Olga Ford also lives in South Los Angeles, and, at 78 years old, is finally reaching her limit in a drawn-out battle with a landlord who sued his tenants before the court closure. Her rent jumped from $1,337 to $2,350 in four years at the property despite city restrictions, and she rallied her neighbors with support from ACCE to push back against her landlord. She found a new apartment recently and will be passing on the fight to her remaining neighbors.

“It’s too much hustling, and I cannot do it no more,” said Ford, who says she has been coping with arthritis and disabilities after a bad car crash in 2004. “I have to live contented now.”

The practices of individual landlords during the pandemic have gotten national attention, but many who are striking emphasize that they’re fighting for change on an institutional level, rather than to fuel conflict between property owners and their tenants. 

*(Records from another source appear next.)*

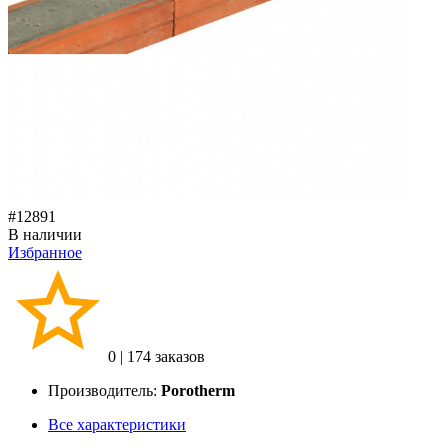
#12891
В наличии
Избранное
0
|
174 заказов
Производитель:
Porotherm
Все характеристики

Dennis Beaver, an attorney in Bakersfield, was among the first wave of property owners nationwide to completely cancel rent for his tenants beginning in April. He inherited several properties from his parents, and acknowledged he has significantly more freedom than many who pay regular mortgages, but pointed to predatory landlords as a crucial factor in the homelessness crisis.

“I think it’s heartless of a landlord—who’s aware his tenants are not employed—to serve a three day notice on them, or to harass them in any way for what money they can pay,” said Beaver, who will be assessing his tenants on a case-by-case basis in the months to come. “It’s grossly unfair, it only damages any future relationship.”

Beaver doesn’t necessarily support the rent strike, and believes “it amounts to theft” if tenants  strike in solidarity when they are able to afford rent. He said, however, that it’s imperative “creative legislators” find an equitable way of supporting renters and landlords with federal assistance—especially to avoid the “snowball effect” of deferred mortgage payments offered by the CARES Act.

Whether or not Newsom responds with an immediate plan to support renters, housing precarity will continue to be an issue for the state’s residents well into the future. 

“Housing is a human right and should be treated as such,” Thomas said. “That’s what this strike is about.